Which lines below mention "Pendant"? Pick each one out.

______

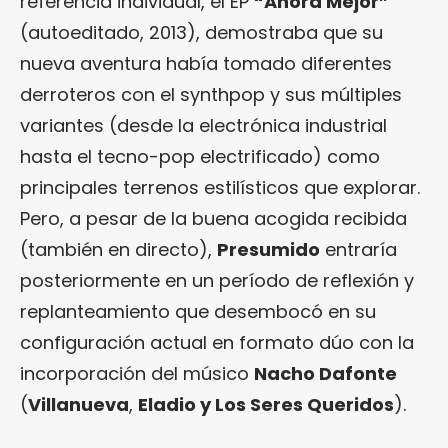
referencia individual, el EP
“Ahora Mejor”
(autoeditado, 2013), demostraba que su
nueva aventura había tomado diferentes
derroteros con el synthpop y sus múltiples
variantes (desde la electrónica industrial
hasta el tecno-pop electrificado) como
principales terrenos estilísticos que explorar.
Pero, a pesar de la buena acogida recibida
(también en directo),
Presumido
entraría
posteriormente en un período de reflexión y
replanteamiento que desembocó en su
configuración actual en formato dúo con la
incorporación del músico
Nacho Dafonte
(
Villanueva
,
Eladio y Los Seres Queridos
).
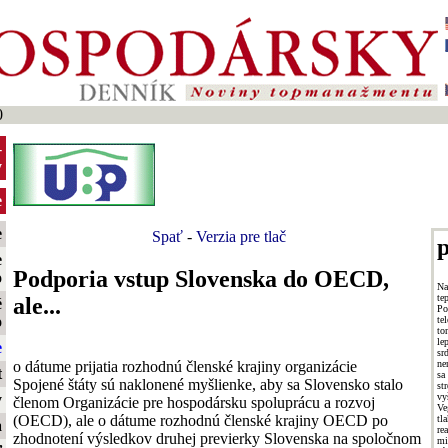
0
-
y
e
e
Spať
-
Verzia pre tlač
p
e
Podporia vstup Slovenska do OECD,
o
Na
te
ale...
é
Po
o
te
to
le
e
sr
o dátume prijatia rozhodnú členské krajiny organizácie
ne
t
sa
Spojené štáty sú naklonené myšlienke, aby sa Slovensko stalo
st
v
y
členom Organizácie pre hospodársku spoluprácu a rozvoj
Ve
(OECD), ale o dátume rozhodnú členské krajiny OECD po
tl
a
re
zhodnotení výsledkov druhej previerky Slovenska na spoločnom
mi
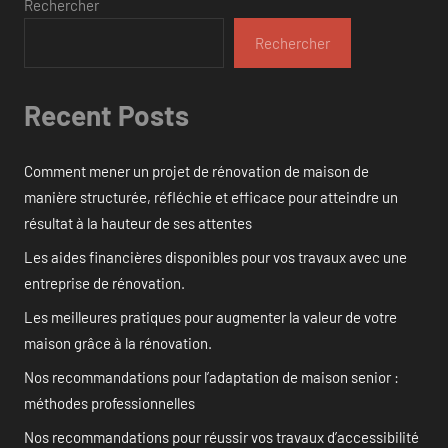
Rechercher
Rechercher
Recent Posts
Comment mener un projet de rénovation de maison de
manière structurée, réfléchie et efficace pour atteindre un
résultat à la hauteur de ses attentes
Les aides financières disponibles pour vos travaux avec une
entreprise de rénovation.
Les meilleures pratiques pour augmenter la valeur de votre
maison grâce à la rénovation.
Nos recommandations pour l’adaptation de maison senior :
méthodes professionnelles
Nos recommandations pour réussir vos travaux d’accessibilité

______

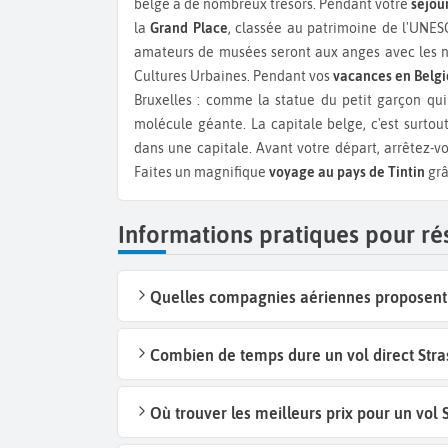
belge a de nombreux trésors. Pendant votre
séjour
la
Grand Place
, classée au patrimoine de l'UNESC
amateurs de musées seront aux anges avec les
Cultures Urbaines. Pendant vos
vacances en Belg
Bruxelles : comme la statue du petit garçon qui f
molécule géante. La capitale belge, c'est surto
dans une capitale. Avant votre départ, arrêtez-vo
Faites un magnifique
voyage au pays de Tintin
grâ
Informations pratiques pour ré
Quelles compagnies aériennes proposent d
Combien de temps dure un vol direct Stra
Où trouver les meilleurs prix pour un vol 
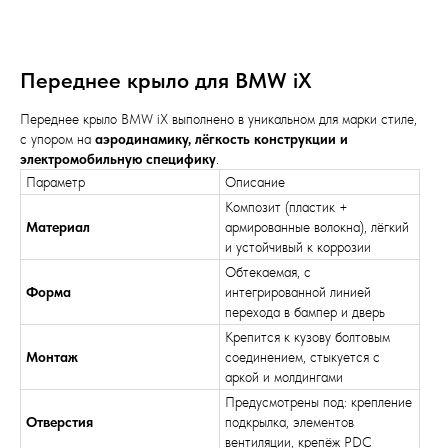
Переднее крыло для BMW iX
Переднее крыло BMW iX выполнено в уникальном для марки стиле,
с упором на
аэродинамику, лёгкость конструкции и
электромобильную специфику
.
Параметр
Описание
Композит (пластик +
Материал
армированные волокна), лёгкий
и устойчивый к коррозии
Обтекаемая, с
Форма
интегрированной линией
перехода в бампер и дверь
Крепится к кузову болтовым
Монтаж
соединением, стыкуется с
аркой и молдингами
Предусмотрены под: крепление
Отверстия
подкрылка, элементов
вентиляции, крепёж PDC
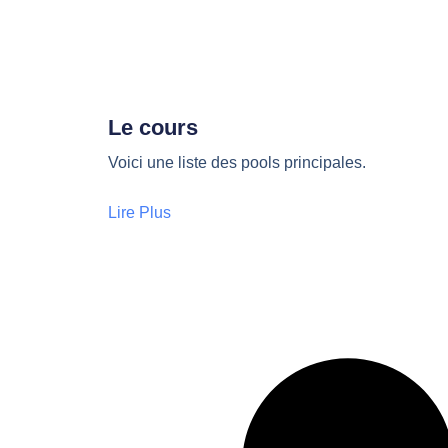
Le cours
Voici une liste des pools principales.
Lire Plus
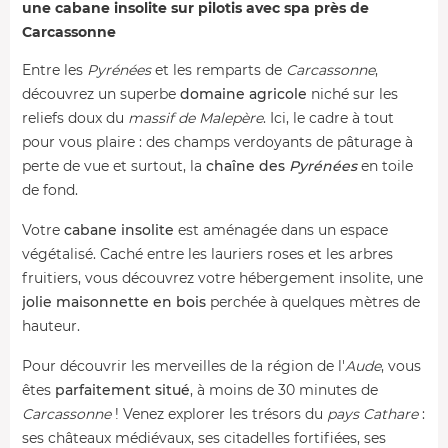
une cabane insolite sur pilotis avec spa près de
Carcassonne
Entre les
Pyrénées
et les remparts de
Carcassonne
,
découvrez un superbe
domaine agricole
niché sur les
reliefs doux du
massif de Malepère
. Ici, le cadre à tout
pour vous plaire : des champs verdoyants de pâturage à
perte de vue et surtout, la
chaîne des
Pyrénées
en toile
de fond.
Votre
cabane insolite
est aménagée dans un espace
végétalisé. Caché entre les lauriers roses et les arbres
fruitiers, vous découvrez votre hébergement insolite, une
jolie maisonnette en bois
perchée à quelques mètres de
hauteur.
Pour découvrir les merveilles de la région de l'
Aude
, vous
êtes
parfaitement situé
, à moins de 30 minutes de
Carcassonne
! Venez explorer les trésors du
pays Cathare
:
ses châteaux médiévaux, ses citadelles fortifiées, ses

______

§ **Solution to the problem**:
belge a de nombreux trésors. Pendant votre
Cultures Urbaines. Pendant vos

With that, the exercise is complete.